Making A Home More Accessible Means You Can Live In It Longer

Maryland Contractors: Making A Home More Accessible

Suppose you’re a homeowner that’s gotten a quality job done by Maryland contractors on your kitchen and bathrooms. In that case, you may look forward to decades of reliable use. However, things change with time, including people. What started as a couple may turn into a family, then back to a couple again as children grow up and move out.

For the homeowners themselves, the aging process may make typical, everyday activities more challenging. If you don’t consider this, you may find yourself forced to move out of your home because it’s now too difficult for you to use. But this is where accessibility remodeling can come in.

Things Maryland Contractors Can Change

As time passes, there may be specific physical or health-related changes that will affect a typical, everyday lifestyle. Getting older, for example, may sometimes entail decreasing mobility as time passes. This may be as simple as being slower and requiring more assistance to get into and out of beds and chairs, or it may be as dramatic as using a wheelchair.

When these issues happen, a typical bathroom or kitchen can become difficult or even impossible to use. A wheelchair may no longer be able to reach for items stored in kitchen cabinets. At the same time, someone with arthritis may find it possible to sit on a toilet and use it but cannot stand up again. If these issues aren’t addressed, it may mean someone who has lived in a home for decades must now find a new living space to accommodate these needs.

The Kitchen

For people who want to continue living in the home they raised a family in, remodeling these living spaces can make all the difference between a forced move and continuing to remain at home. Kitchen counters and cabinets, for example, can be lowered to accommodate the new needs of someone using a wheelchair.

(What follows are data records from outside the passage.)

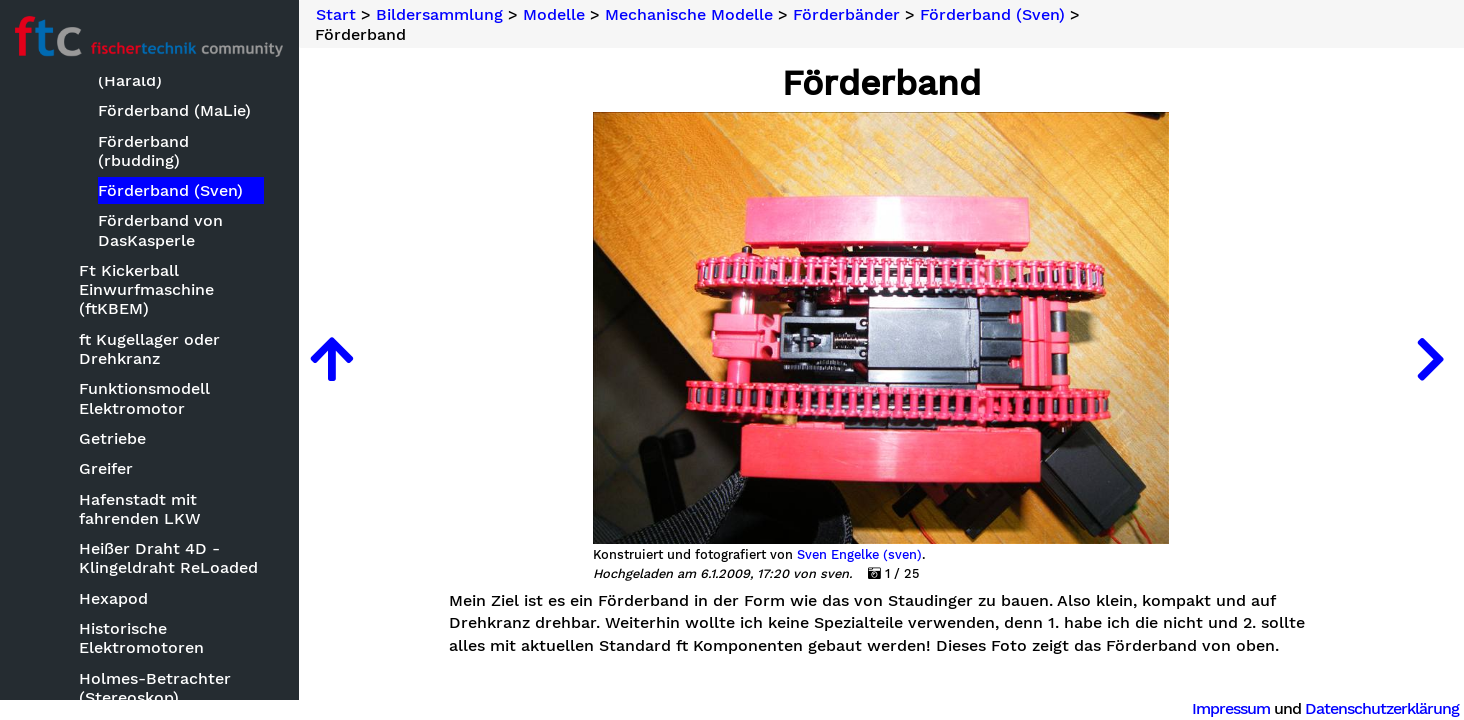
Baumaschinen (118, 301)
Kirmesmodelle (119, 533)
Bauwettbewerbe (109, 241)
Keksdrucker (109, 472)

For people with mobility issues, installing items like pullout pantries can make it much more feasible to retrieve, use and store ingredients and cooking utensils. Changing the handles on drawers can also be important, as smaller pull knobs can be difficult for an arthritic hand to manage.

The Bathroom

Bathrooms are often one of the biggest reasons people are forced to move. Toilets, bathtubs, and showers, for example, all become extremely difficult to use for wheelchair users. There is no easy way for a wheelchair to transfer into a bathtub and then get back into the wheelchair once done. For the elderly, sometimes combine physical frailty with mobility issues; climbing into and out of a bathtub is agonizing. Still, one slip could result in broken bones and a visit to the hospital.

Bathrooms can now be remodeled to accommodate these needs. Sometimes, all it takes are grip bars by the toilet or shower to restore safety. Other times, shower stalls and bathtubs may need to be replaced with wheelchair-accessible versions that make it possible to transfer and bathe more easily.

Professional Maryland contractors should be entrusted to make these changes to ensure that the results allow an elderly resident or wheelchair user to continue to enjoy their home.